Summary: Use non-toxic insect control and yard
care items such as some of the many suggestions below. The cheapest place to buy essential oils plus other recommended oils like neem is Camden Grey.
Using commercial lawn and garden products is not much of a problem if proper precautions are taken, such as wearing gloves and a dust mask when applying them and following package instructions. Even pesticides like diazanon quickly break down in the outdoor environment to non-toxic constituents (although there are many initially non-toxic pesticides like pyrethrum and potassium salts of fatty acids that work fine for individual or indoor plants.)
Jerry Baker is a plant expert whose books (like "The Impatient Gardener") contain tonic recipes for plants which are made with less toxic substances than most yard and plant care products. For example, a favorite recipe for the lawn includes beer, dishwashing soap, epsom salts, Listerine, and ammonia. To control insects, tobacco tea is added. To discourage mosquitos, baby shampoo and lemon ammonia can be used. Using his suggestions will reduce the need for chemicals on the lawn as well as save money.
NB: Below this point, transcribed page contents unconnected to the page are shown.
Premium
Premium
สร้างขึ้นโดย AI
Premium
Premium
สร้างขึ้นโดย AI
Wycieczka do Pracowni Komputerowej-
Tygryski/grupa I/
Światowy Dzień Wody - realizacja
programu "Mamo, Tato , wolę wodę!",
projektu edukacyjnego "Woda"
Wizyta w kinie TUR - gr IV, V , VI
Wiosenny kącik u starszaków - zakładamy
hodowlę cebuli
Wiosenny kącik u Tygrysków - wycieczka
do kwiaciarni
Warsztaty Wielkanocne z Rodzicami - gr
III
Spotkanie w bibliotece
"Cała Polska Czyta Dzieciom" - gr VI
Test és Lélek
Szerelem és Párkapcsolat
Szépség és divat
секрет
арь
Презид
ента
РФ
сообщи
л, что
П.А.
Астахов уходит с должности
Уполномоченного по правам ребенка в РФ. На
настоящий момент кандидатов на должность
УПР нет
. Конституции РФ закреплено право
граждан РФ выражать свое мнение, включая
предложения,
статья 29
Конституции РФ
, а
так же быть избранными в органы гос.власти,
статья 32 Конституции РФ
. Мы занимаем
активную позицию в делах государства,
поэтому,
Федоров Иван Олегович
Other good insect repellents include neem, citronella, pennyroyal, and cedarwood oils, et al. I
have mixed an ounce of neem oil, and 80 drops each of citronella and cedarwood
oils in a hose end sprayer and sprayed roses and fruit trees in bloom. It appeared to work great. I would not spray this mix on fruits or vegetables close to harvest since the taste of the neem oil is extremely bitter.
Persistent pesticides like arsenic and heavy metals which are included in bug and rodent traps can spread into the home. Do not use them. For rodents, use traps.
Leaving a vinegar residue on the counters and all surfaces deters ants. Wipe on a light layer after cleaning with the vinegar glass cleaner.
Boric acid powder can be sprayed where roaches are a problem. Diatomeceous earth is also good to control them and other crawling insects like ants and termites. Insect sprays can be made by making a tea of quassia, cat's claw, wormwood, and other antiparasitics which may not kill bugs, but repel most of them, and is safe to use on pets. Also, see the recipe below for insect control in the yard.
Boric acid powder does not much bother ants, but borax combined in sugar water works well. Terro Ant Killer is a borax/sugar combo that works well. A similar solution of 50/50 borax/sugar can be made by mixing with enough hot water to make a
syrup and applying to small pieces of plastic or coated cardboard so it does not
soak through, and leaving in areas ants infest. They dry out quickly and
should be replaced often.
For fleas on dogs, a good recipe is to get rosemary and wormwood in powdered form and mix equal
amounts. Sprinkle as needed on dogs, bedding, and other places flea control is needed. A mixture of oils of citronella, eucalyptus, and cedar makes a good flea repellant. Use sparingly, perhaps putting drops on a brush before grooming.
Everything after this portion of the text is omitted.